MATRASNEWS, BEKASI – Jejaring warga masyarakat RW 08 Kelurahan Bekasi Jaya, Kecamatan Bekasi Timur, pada Minggu, 15 Februari 2026 berlangsung hangat, tidak hanya karena warga menyampaikan berbagai keluhan, tetapi juga karena pernyataan Anggota DPRD Kota Bekasi dari Fraksi Partai Gerindra, Yadi Hidayat, menyoroti potensi pajak di wilayah tersebut.
Yadi Hidayat menilai serapan pajak di Bekasi Timur kemungkinan belum optimal. Ia mendorong pemerintah untuk meningkatkan sosialisasi kepada masyarakat agar kesadaran membayar pajak tumbuh.
“Makanya kalau untuk pajak memang harus butuh sosialisasi yang maksimal juga. Sehingga serapan dari pajak itu kita dapatkan maksimal,” ujar Yadi Hidayat di hadapan warga, Minggu 15 Februari 2026.
Politisi Gerindra itu menekankan pentingnya perbaikan sistem perpajakan, mulai dari Pajak Bumi Bangunan (PBB), pajak restoran, hingga sektor lainnya. Menurutnya, transparansi dan optimalisasi penerimaan pajak menjadi kunci untuk meningkatkan Pendapatan Asli Daerah (PAD) Kota Bekasi.
“Kita mau sistem semua kita benahin sekarang. Jadi sistem perpajakan, mulai pajak bumi bangunan, restoran, terus itu semuanya harus benar-benar terbuka dan maksimal,” tegasnya.
Meski mengakui kendala di lapangan bersifat normatif dan berulang setiap tahun, Yadi menegaskan fungsi pengawasan dewan harus diperkuat. Ia juga membuka peluang pembenahan sistem jika ditemukan kelemahan.
“Fungsi saya pengawasan, paling minimal kita harus benar-benar melakukan pengawasan itu. Kalau memang ada kelemahan di situ, ya mungkin sistemnya kita harus benahin,” tambahnya
Di luar persoalan pajak, Yadi Hidayat turut menanggapi keluhan warga mengenai banjir yang kerap melanda. Ia menyampaikan bahwa pemerintah kota bersama provinsi dan pusat tengah berupaya mewujudkan target bebas banjir dan sampah pada tahun 2027, sebagaimana telah disampaikan dalam sidang paripurna.

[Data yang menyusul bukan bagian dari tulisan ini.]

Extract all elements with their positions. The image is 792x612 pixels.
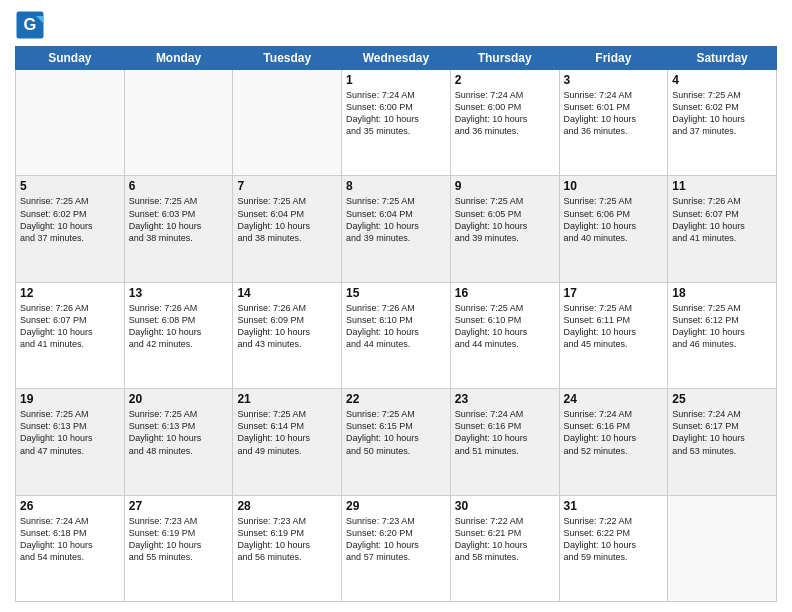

“Harapan saya, bersabar saja, karena pemerintah kota bersama provinsi dan pusat ini lagi berusaha bagaimana banjir itu bisa teratasi,” pungkas Yadi.
Acara yang dikemas sebagai ajang temu warga dan wakil rakyat itu diharapkan mampu menjaring aspirasi sekaligus mendorong partisipasi masyarakat dalam pembangunan, khususnya melalui kontribusi pajak.
Ikuti berita terkini di Google News, klik di sini.











Komentar ditutup.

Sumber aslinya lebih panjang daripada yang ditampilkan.